The U.S. Senate is expected to take up S. 1940, which would extend the NFIP until Sept. 30, 2013, after debate on the Agriculture Reform, Food, and Jobs Act of 2012 (S. 3240) is complete. However, legislation that could extend the NFIP for five years is also reportedly being discussed in the Senate.

The NFIP is set to expire on July 31, and Congress will need to move on legislation before then to prevent the NFIP from lapsing. The NFIP lapsed three times in 2010, and the Credit Union National Association (CUNA) has noted that lapses in NFIP authorization have caused significant disruption in the mortgage underwriting process for thousands of prospective homeowners.

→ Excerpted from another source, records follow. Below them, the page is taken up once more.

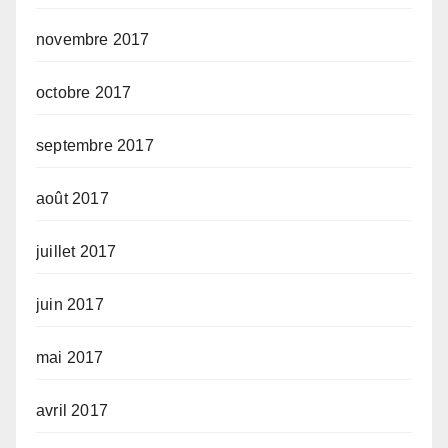
novembre 2017
octobre 2017
septembre 2017
août 2017
juillet 2017
juin 2017
mai 2017
avril 2017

In the U.S. House, credit unions will want to watch for a Thursday House Small Business investigations, oversight and regulation subcommittee hearing on small business lending. Redwood CU, Santa Rosa, California, President/CEO and CUNA Board Member Brett Martinez is scheduled to testify during the hearing. (See related News Now story: CUNA to testify on small biz lending Thursday)

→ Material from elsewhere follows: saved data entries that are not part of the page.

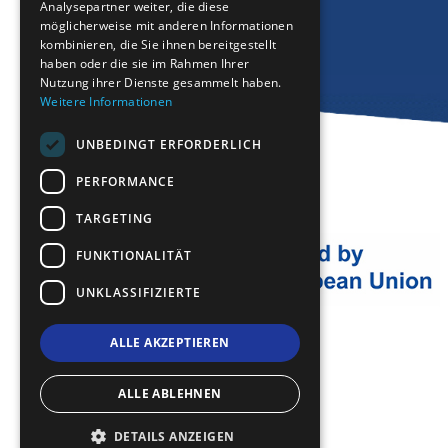
Analysepartner weiter, die diese
möglicherweise mit anderen Informationen
ROMANIAN
kombinieren, die Sie ihnen bereitgestellt
haben oder die sie im Rahmen Ihrer
TURKISH
Nutzung ihrer Dienste gesammelt haben.
Weitere Informationen
UNBEDINGT ERFORDERLICH
PERFORMANCE
TARGETING
FUNKTIONALITÄT
UNKLASSIFIZIERTE
ALLE AKZEPTIEREN
ALLE ABLEHNEN
DETAILS ANZEIGEN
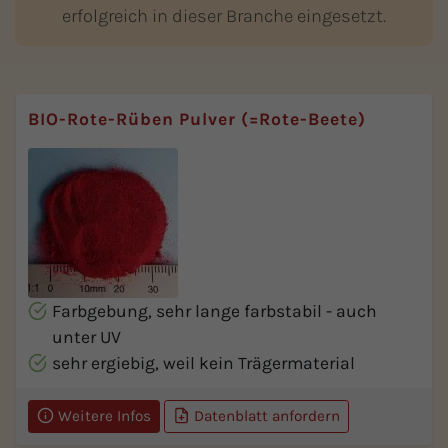
erfolgreich in dieser Branche eingesetzt.
BIO-Rote-Rüben Pulver (=Rote-Beete)
Farbgebung, sehr lange farbstabil - auch
unter UV
sehr ergiebig, weil kein Trägermaterial
Weitere Infos
Datenblatt anfordern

CUNA will also submit a statement for the record ahead of a Wednesday House Financial Services insurance, housing and community opportunity subcommittee hearing on the Consumer Financial Protection Bureau's recent mortgage loan disclosure work.

The House Financial Services Committee has also scheduled a Tuesday hearing on J.P. Morgan Chase's recent $2 billion trading loss, and a House Financial Services consumer credit subcommittee hearing on money service business regulations is scheduled for Thursday morning.

The House and Senate are both expected to remain in session until a one-week recess begins on July 2.